Anyone else having bad luck with equipment batteries?

My 6430 is 3 seasons old. 1 season it got a work out, season 2 maybe once, this season maybe a handful of times. 

Went to fire it up today as its been a few weeks and its dead as a door nail and won't take a charge. 

Seams like equipment Battreys only last 3 years. My skid steer needed a new one this fall. Stuffed in a big Grp 65 interstate and it doesn't hesitate to start now.


----------



## lawnboy2121 (Jan 25, 2007)

Never had a problem with Deere batteries. In fact I put them in ont of my older machines that we use to load salt and material around the yard and it lasted 7 yrs


----------



## JD Dave (Mar 20, 2007)

Deere batteries are the best IMO. We have tractors that are 2004's all with original batteries. Do you have a theft device drawing power or something like that?


----------



## Camden (Mar 10, 2007)

I have JD batteries in my loader, skid steer and both lawn tractors. The only time I've had a dead battery is after someone left the key on. Other than that no issues.


----------



## JD Dave (Mar 20, 2007)

You also might look into a one a small solar panel that you can leave up on the dash that will trickle charge your battery when not in use. Or put a battery termination switch on it.


----------



## lawnboy2121 (Jan 25, 2007)

Do they still wait until u buy them to fill them with acid


----------



## JD Dave (Mar 20, 2007)

lawnboy2121;1628020 said:


> Do they still wait until u buy them to fill them with acid


Yes................


----------



## Grassman09 (Mar 18, 2009)

JD Dave;1627993 said:


> Deere batteries are the best IMO. We have tractors that are 2004's all with original batteries. Do you have a theft device drawing power or something like that?

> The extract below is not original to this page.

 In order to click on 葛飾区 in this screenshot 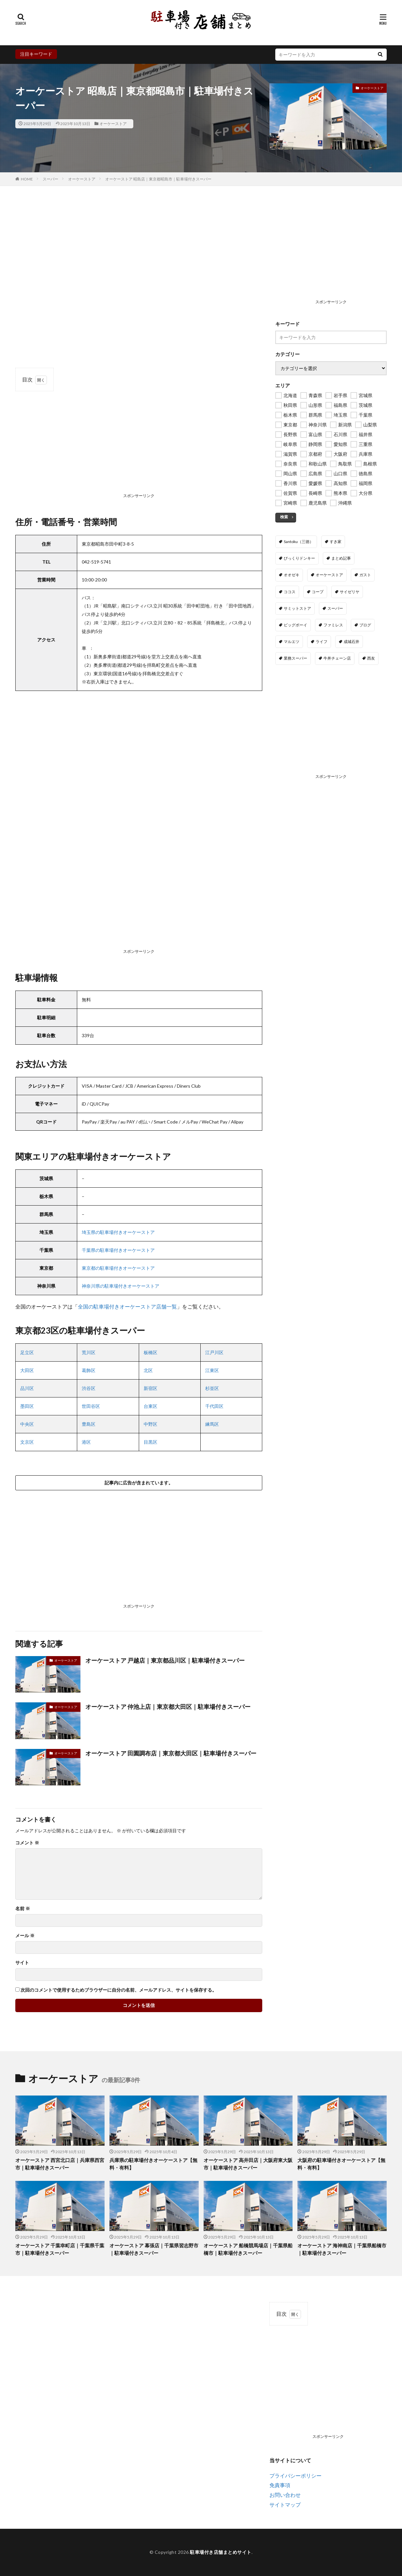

No. Think maybe the hazards were left on, but I thought everything shuts off when you turn the key off. Its not used in summer so maybe that's why mine and Stefan's have not lasted. His lasted even less then mine.

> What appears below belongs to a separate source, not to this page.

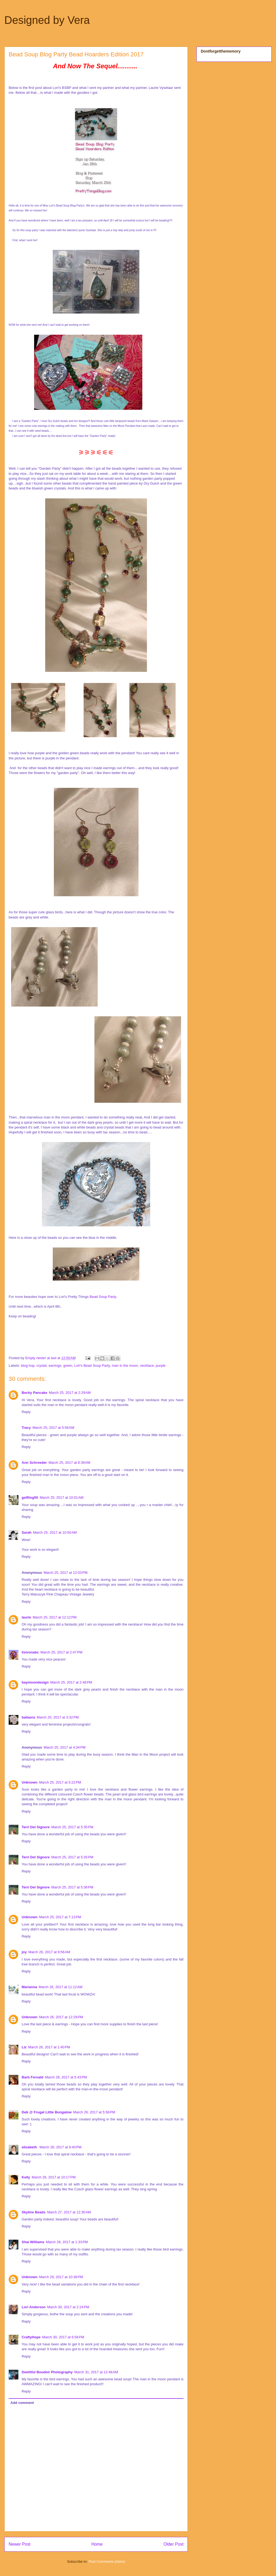 This screenshot has height=2576, width=276. Describe the element at coordinates (34, 1463) in the screenshot. I see `Ann Schroeder` at that location.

I'll look into the solar charger but summer its usually in a dark barn. Also can only get that battery from the dealer. Though of adding two Grps 31s but not enough room. Trying a different charger also to see if it can get some life into it.

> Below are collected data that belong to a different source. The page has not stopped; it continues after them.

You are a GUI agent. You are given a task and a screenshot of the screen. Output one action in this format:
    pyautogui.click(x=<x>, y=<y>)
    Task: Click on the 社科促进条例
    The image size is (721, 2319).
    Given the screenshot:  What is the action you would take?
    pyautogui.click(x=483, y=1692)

Would plugging the solar panel into the smoke lighter work or does it need to be direct to the battery?


----------



## lawnboy2121 (Jan 25, 2007)

Cannot get much fresher of a battery then that


----------



## JD Dave (Mar 20, 2007)

Grassman09;1628085 said:


> No. Think maybe the hazards were left on, but I thought everything shuts off when you turn the key off. Its not used in summer so maybe that's why mine and Stefan's have not lasted. His lasted even less then mine.
> 
> I'll look into the solar charger but summer its usually in a dark barn. Also can only get that battery from the dealer. Though of adding two Grps 31s but not enough room. Trying a different charger also to see if it can get some life into it.
> 
> Would plugging the solar panel into the smoke lighter work or does it need to be direct to the battery?


That works but if you leave the 4 ways on your battery will still be toast. The key does not shut the 4 ways off in any vehicle so why would they do it on a tractor.


----------



## 1olddogtwo (Aug 6, 2007)

Who makes the JD batteries


----------



## JD Dave (Mar 20, 2007)

1olddogtwo;1628214 said:


> Who makes the JD batteries


I'm not sure but most of them are an odd size and when I have replaced them it is near impossible to find the exact size which you really need or the battery will not be securely mounted without some fab work. The batteries in our 7000 series Deere's are $376.00.


----------



## Grassman09 (Mar 18, 2009)

JD Dave;1628225 said:


> I'm not sure but most of them are an odd size and when I have replaced them it is near impossible to find the exact size which you really need or the battery will not be securely mounted without some fab work. The batteries in our 7000 series Deere's are $376.00.


Yup Interstate has it listed in there books as dealer only item. Green Tractors Milton said $365

Never thought of your point on the 4 ways. My buddy who drives it is my mechanic so if anyone should know it would be him. Accidents happen. Glad it wasn't needed for a storm.


----------



## JD Dave (Mar 20, 2007)

Grassman09;1628342 said:


> Yup Interstate has it listed in there books as dealer only item. Green Tractors Milton said $365
> 
> Never thought of your point on the 4 ways. My buddy who drives it is my mechanic so if anyone should know it would be him. Accidents happen. Glad it wasn't needed for a storm.


The 6000 series is a smaller battery.


----------